Ever the controversial figure, the new president of the United States, Donald Trump recently signed an executive order restricting which bodies of water are subject to pollution regulations while at the same time espousing the aim of his administration aims to “promote clean air and clean water.”

Now I don’t know about you, but when my drinking water comes from streams or rivers and the power of the Environmental Protection Agency (EPA) to enforce clean water laws is effectively negated, making those responsibilities the domain of individual states, I get worried.

Under the Obama Administration, the Waters of the United States rule was added to the Clean Water Act of 1972. This rule expands the EPA’s purview from “navigable” waters to any continuous flow of water, and the dismantling of this rule means that Trump’s promise to promote clean air and water is nothing more than rhetoric.

The problem of leaving pollution standards up to individual states is that streams and rivers do not stop at state boundaries, and one state being lax in its pollution laws could mean that another state’s shared waterways could be disproportionately and negatively affected.

Durelle Scott from Virginia Tech in Blacksburg says, “How land is managed in one state will affect what happens downstream.

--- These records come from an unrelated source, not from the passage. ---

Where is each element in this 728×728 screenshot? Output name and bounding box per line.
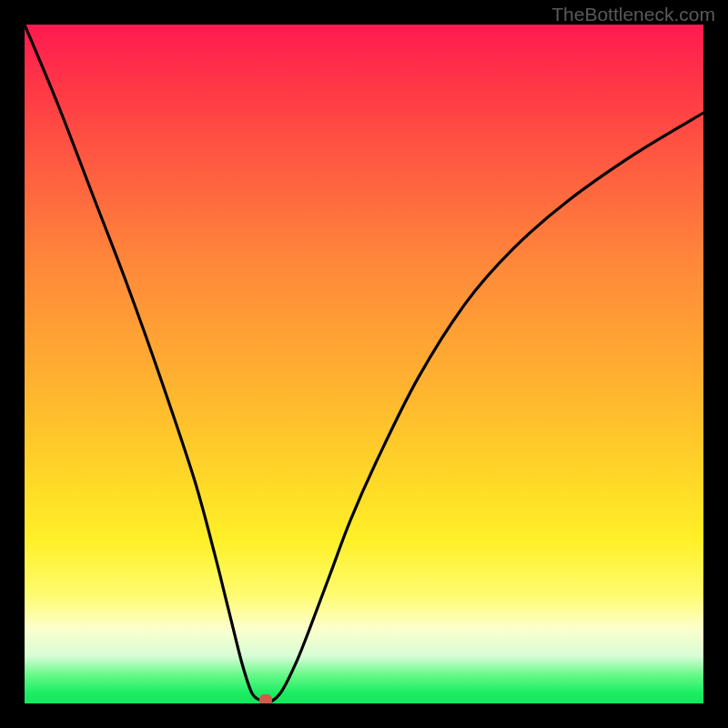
chart-svg — [25, 25, 703, 703]
plot-background — [25, 25, 703, 703]
bottleneck-curve — [25, 25, 703, 702]
watermark-text: TheBottleneck.com — [551, 4, 715, 25]
min-point-marker — [259, 694, 272, 703]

When we think about water management, we have to think about the entire watershed.”

This new bill could be a travesty for all Americans because it means that landowners such as farmers and developers are suddenly unsure of what they can do on their own land and could also end up negatively affecting poorer counties and states if they have to foot the bill for cleaning up pollution that is not of their making.

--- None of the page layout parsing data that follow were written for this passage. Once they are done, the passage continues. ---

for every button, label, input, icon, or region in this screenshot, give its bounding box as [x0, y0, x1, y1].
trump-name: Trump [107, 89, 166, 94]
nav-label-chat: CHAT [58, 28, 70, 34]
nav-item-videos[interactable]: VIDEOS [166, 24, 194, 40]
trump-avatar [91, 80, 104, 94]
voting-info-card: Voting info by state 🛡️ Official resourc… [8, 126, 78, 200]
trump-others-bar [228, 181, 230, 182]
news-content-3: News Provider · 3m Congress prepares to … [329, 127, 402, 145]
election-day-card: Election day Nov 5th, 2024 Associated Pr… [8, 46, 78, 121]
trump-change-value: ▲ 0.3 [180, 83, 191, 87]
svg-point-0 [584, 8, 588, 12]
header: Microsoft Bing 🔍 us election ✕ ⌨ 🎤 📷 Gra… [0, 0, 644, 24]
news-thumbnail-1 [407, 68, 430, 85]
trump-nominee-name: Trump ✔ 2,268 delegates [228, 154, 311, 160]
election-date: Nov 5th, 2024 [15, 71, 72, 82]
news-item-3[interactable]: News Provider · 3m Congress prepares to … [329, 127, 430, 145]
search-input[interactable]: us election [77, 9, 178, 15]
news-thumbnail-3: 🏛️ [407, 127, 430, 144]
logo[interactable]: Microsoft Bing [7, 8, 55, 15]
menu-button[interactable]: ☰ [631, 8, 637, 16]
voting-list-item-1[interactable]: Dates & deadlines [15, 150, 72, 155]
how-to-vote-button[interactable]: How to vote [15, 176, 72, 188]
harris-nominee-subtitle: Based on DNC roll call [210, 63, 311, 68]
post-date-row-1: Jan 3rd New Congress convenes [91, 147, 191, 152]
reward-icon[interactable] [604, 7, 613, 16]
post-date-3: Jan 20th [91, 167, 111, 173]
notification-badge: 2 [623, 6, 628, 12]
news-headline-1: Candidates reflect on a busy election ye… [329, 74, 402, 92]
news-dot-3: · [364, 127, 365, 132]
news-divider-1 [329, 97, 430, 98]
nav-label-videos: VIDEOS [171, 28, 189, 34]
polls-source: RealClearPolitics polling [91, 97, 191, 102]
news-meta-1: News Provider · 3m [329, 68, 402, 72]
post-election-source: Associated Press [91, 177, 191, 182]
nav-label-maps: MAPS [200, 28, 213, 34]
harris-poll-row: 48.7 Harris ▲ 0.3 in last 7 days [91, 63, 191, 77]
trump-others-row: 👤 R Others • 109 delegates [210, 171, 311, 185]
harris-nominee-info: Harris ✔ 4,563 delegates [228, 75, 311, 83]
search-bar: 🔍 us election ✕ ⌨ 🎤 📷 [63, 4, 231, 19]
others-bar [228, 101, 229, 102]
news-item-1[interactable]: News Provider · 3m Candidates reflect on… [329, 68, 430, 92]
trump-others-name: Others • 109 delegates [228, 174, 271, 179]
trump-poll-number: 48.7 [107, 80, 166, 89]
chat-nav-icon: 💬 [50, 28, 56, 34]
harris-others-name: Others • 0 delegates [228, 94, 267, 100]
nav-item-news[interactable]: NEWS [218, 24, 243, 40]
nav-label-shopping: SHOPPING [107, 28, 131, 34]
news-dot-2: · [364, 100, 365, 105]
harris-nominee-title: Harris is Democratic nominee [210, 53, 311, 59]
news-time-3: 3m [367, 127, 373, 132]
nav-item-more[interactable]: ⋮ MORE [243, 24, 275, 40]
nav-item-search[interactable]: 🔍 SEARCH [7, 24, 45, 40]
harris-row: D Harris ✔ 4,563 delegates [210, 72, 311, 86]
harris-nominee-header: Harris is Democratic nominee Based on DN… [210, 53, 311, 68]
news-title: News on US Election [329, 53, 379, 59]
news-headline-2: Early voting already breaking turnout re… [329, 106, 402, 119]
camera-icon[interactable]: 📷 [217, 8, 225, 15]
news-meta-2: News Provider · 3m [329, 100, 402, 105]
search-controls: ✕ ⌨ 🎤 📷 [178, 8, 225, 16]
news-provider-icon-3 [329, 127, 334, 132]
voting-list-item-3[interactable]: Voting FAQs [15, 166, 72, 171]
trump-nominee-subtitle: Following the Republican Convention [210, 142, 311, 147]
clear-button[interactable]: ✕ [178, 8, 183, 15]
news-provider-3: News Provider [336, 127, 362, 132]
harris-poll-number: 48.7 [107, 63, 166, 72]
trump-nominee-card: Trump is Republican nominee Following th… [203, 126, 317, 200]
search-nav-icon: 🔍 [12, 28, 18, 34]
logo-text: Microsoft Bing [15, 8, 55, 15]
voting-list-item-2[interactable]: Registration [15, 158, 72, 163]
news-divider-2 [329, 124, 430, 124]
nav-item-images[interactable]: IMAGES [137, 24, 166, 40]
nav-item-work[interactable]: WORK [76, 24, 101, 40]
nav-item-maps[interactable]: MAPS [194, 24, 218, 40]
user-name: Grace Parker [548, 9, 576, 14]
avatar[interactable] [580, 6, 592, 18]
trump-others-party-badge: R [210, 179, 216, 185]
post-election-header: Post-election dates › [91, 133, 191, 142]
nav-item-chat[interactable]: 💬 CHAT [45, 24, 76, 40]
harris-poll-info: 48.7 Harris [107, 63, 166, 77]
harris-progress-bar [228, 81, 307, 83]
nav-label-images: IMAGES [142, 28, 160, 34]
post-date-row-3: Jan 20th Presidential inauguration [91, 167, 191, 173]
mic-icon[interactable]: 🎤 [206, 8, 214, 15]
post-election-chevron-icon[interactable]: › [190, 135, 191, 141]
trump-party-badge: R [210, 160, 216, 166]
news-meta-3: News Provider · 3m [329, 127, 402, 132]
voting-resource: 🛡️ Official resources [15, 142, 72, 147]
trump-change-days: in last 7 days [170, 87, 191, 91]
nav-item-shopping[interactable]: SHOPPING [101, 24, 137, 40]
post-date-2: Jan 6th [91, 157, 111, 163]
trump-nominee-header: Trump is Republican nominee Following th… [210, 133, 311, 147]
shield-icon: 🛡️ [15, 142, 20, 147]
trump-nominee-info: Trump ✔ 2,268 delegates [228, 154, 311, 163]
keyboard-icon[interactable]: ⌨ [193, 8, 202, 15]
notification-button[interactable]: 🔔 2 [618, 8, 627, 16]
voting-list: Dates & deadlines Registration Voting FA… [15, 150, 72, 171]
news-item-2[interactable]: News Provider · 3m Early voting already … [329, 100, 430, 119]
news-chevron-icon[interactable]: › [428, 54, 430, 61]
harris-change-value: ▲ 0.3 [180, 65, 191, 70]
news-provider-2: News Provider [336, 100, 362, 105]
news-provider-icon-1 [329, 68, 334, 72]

Developers are also currently required to offset habitat destruction, which, under Trump’s new law, would be left to local taxpayers to cover.

Ricardo Salvador at the Union of Concerned Scientists says, “Industry got around some of the regulations of the original Clean Water Act by digging artificial ditches, which, by definition, were not navigable, so they could escape regulation that way. It’s pushing the problem downstream and making it more expensive for society. We’ll all end up paying for it if we have to put more money in on the water treatment side.”